Assigned task
If a line in the entries below holds the string "enfoque", copy it.

Provided data
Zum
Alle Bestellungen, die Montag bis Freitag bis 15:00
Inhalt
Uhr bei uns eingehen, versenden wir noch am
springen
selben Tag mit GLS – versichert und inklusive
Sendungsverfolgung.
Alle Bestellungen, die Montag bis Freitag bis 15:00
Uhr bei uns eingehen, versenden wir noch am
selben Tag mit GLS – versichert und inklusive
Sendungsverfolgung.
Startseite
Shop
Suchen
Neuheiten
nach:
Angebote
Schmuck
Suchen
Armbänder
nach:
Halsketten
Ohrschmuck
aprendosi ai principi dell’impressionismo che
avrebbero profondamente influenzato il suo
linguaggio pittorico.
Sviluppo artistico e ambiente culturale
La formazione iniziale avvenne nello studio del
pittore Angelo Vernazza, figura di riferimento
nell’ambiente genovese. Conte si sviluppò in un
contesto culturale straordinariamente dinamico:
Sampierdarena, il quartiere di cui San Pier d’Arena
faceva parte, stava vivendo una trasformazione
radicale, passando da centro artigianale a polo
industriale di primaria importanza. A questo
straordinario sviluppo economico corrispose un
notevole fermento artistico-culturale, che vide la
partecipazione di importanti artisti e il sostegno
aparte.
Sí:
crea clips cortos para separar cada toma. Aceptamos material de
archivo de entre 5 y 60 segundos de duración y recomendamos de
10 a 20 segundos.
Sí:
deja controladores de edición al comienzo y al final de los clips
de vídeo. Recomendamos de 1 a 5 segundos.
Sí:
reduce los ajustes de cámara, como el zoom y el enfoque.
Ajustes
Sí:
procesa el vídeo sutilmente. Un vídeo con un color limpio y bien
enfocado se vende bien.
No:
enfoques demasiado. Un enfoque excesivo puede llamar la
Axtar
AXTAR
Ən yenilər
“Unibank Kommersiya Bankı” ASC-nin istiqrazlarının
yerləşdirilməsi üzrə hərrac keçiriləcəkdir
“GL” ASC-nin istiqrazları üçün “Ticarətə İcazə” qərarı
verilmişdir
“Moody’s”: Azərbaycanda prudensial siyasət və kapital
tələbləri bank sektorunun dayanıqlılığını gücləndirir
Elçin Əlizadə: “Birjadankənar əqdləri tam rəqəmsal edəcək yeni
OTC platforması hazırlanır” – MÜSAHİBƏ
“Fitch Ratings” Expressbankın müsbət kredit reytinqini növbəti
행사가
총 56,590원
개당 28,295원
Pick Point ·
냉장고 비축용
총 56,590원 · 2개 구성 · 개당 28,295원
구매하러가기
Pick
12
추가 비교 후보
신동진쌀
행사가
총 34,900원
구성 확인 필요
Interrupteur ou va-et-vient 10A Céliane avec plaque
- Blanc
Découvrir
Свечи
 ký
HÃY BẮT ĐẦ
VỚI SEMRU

Reply to the exercise
reduce los ajustes de cámara, como el zoom y el enfoque.
enfoques demasiado. Un enfoque excesivo puede llamar la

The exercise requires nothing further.